Norman C. Raff and Frank R. Gammon were two American businessmen who were known for distributing and promoting some of the Edison Studio films, and founding their own business, which was called The Kinetoscope Company.

== History ==

"Bucking Broncho", a film promoted by Raff & Gammon.

=== Kinetoscope company ===
In August 1894, Raff & Gammon earned rights to start selling Kinetoscopes. One of their employees, Alfred Clark, made the company more popular by making new movies. In 1895, the Kinetoscope started to fade and became less popular with new film technology being created. In 1896, C. Francis Jenkins and Thomas Armat invented the Phantoscope. They showed the Phantoscope to Raff & Gammon, who were interested in it, so they agreed for the rights to the Phantoscope. They later showed this to the Thomas Edison Manufacturing Company, who started manufacturing the machine with permission.

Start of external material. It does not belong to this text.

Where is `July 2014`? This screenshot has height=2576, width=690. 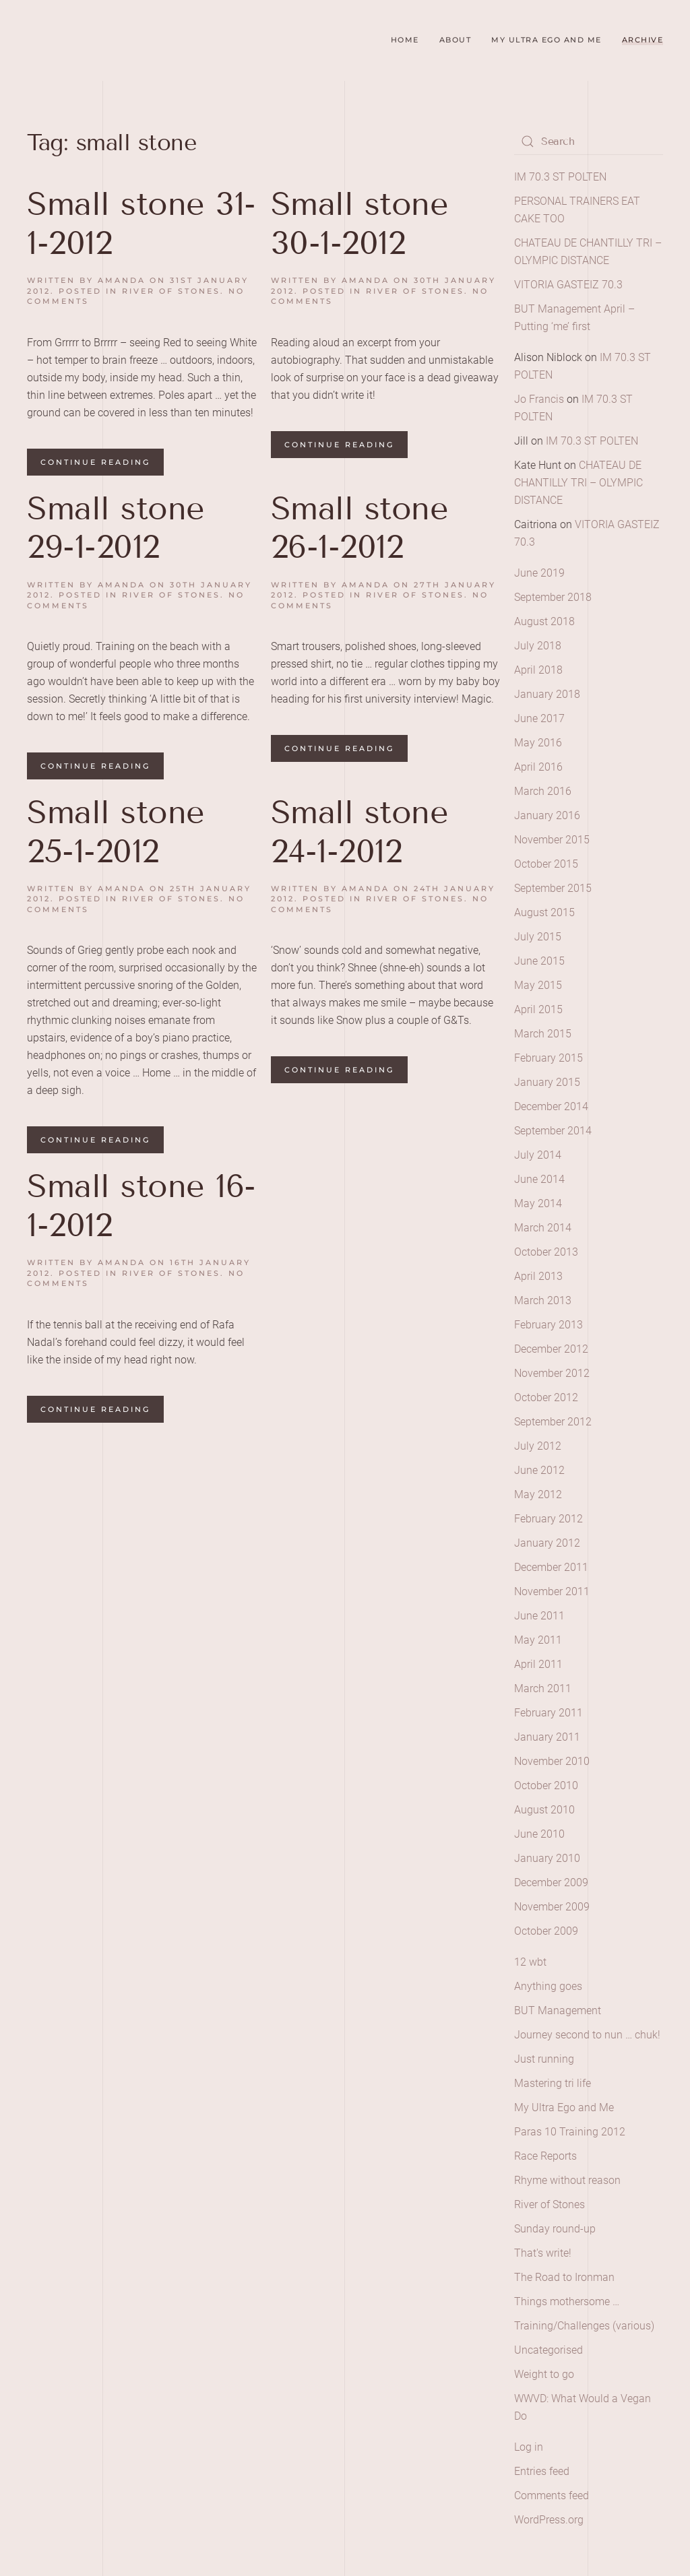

They then renamed the machine "The Edison Vitascope". They founded the Kinetoscope company (which was later renamed "Raff & Gammon") for exclusive rights for different territories and nations.

==== Fall ====
The company began to fall in October 1896, when consumers began purchasing high-quality technology similar to the Phantoscope, and more customers purchased those instead. More specifically, the American Mutoscope Company (better known as the Biograph Company), had produced a new motion picture system, which used more surface area than the Phantoscope. Shortly afterwards, the Biograph became more successful, and Raff & Gammon collapsed by the end of 1897. The rights to the vitascope was bought by George W. Llewellyn shortly before the company ended.

== Filmography ==
Source:

- The Pickaninnies (1894)
- Barber Shop (1895)
- The Kiss (1896)

==Archives and records==
- Raff and Gammon records at Baker Library Special Collections, Harvard Business School.